FelixWick commented 1 year ago

Because numba-scipy unfortunately requires scipy<=1.7.3

kjyv commented 1 year ago

Ah I see. Not sure about your internals, but maybe the numba and numba-scipy dependency can be made optional since numba itself also often lags a bit behind e.g. python updates. We had some issues with not being able to update mlflow because of that, so they're making some dependencies optional now.

(There is an issue and pull request about this https://github.com/numba/numba-scipy/issues/88)

FelixWick commented 1 year ago

Yeah, in fact it is blocking python 3.11 for us, at the moment. Let me check options. Thanks!

kjyv commented 1 year ago

This is still an issue, isn't it?

StefanUlbrich commented 1 year ago

Can we get rid of numba_scipy alltogether? We need it only to use gammaln, and maybe we could manually create an overload for that function. This post links to a project that does this, and for one single function, we could duplicate the code. I'll have a look at the code to guess the effort it takes.

Edit:

@nb.njit()
def nbinom_log_pmf(x: nb.float64, n: nb.float64, p: nb.float64) -> nb.float64:
    """
    Negative binomial log PMF.
    """
    coeff = sc.gammaln(n + x) - sc.gammaln(x + 1) - sc.gammaln(n)
    return coeff + n * np.log(p) + x * np.log(1 - p)

We need gammaln only for scalars. @FelixWick , can we assume $n$ and $x$ are positive integers (it says PMF)? Then we can just replace the code with some loops and observe the impact on performance?

2nd Edit:

I just created a draft for that; will continue working on that later https://github.com/Blue-Yonder-OSS/cyclic-boosting/pull/27

FelixWick commented 1 year ago

Yes, we use numba_scipy only for gammaln, and it is only needed in the negative binomial width mode. I’m fine with replacing it by an own implementation, if we make sure impact on performance is minor. To your question: x is a positive integer. n is positive, but float.

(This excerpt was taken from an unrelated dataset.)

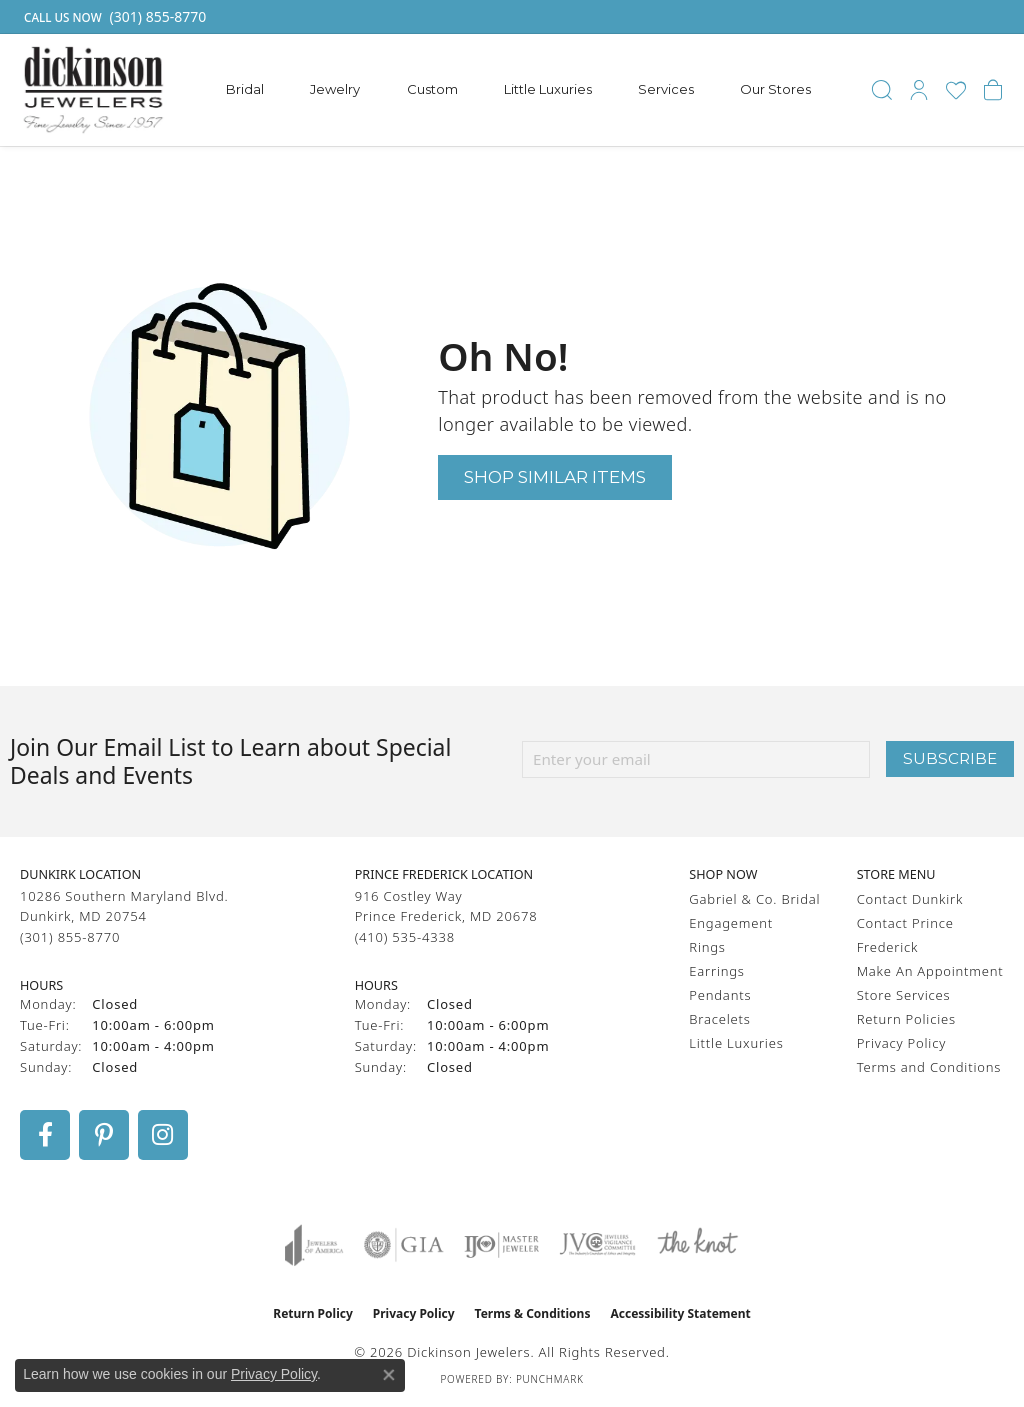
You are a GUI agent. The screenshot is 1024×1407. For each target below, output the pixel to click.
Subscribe (950, 758)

StefanUlbrich commented 1 year ago

Any other constraint that we a have for $n$? I added a notebook to the PR with at quite fast implementation of the Stirling approximation which doesn't seem to be too accurate for $n<2$. Can you have a look at the new notebook please and continue the discussion? The more elaborate Lanczos approximation is too complex and I could not get the second approximation mentioned here to run.

Edit: With a combination of Sterling and the other method, we can get ~1e-5 precision for gammaln for arbitrary values at slightly faster speed than scipy. Would that be sufficient?

Edit2: Continued analysis in the notebook–learned a lot (and even more than I wanted) about numerical approximations. If the precision is acceptable (@FelixWick can you write a test case for that?), we can use this method. I added a "calculator" at the end that allows for computing the values required for higher precision (will slow down computation for values < 2.0). Also we can add a test case that uses testit to make sure we don't regress performance compared to scikit learn.

FelixWick commented 1 year ago

Thanks! Will have a closer look at the notebook. No, no further constraints. The precision sounds ok. But yeah, let’s do some variations of the width model integration test and check the impact on c. And yes, please add a performance test. It sounds like we will be fine here, but this is also very useful in general.

FelixWick commented 1 year ago

After having a closer look, I'm in favor of an optional dependency on numba-scipy for users who need nbinom width (with high accuracy).